The comments people have left regarding my post yesterday are fascinating and worth checking out. Many are open to women attending Ranger School and other infantry training in theory but have absolutely no faith whatsoever that the U.S. Army will not water down physical standards. This is my greatest concern as well, mainly because, as I argued in the original post, the U.S. Army always screws this up.

I believe holding men and women in the military to different physical standards — and holding people in different age groups to different physical standards — is wrong. In war (and elsewhere in life), you can either do the job or you cannot. If you want to have different physical requirements for different military occupational specialties, fine. The physical demands placed on an Airborne Ranger are different than those placed on a truck driver or dental hygienist, and I don’t expect the latter to be able to do all the things the former can do.

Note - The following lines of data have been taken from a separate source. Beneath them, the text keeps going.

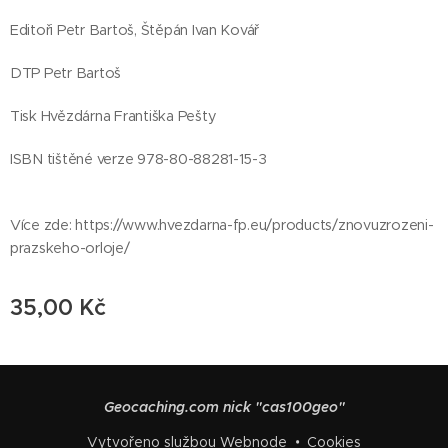
Editoři Petr Bartoš, Štěpán Ivan Kovář
DTP Petr Bartoš
Tisk Hvězdárna Františka Pešty
ISBN tištěné verze 978-80-88281-15-3
Více zde: https://www.hvezdarna-fp.eu/products/znovuzrozeni-
prazskeho-orloje/
35,00
Kč
Geocaching.com nick "cas100geo"
Vytvořeno službou
Webnode
Cookies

The physical standards for Ranger School are, regardless of anyone’s age, the ones that apply to the male 17-21 year-old age group — which are the hardest standards. Those should then be the standards for women who attend the course, right? Again, in theory, this makes sense. But the U.S. Army always always always ends up watering down the physical standards when it looks like too few women might qualify. 

As I wrote yesterday, I think this cheats the women out there who can compete with their male peers on a level playing field. And it cheats all women because it, again, teaches everyone in the military that women are the weaker sex and need a graded scale in order to serve their country.

This is ridiculous. Sex and gender equality does not mean lowering the standards to allow more women to serve. Sex and gender equality means caring far less about the sex of someone and more about what that person can or cannot do physically. If we end up having fewer women in the service as a result, that’s okay because everyone will know those women advanced on merit and did not need anyone to place their thumb on the scale when it came time to asess their physical capabilities. 

It’s just sad that so few believe the U.S. Army has the integrity to do this.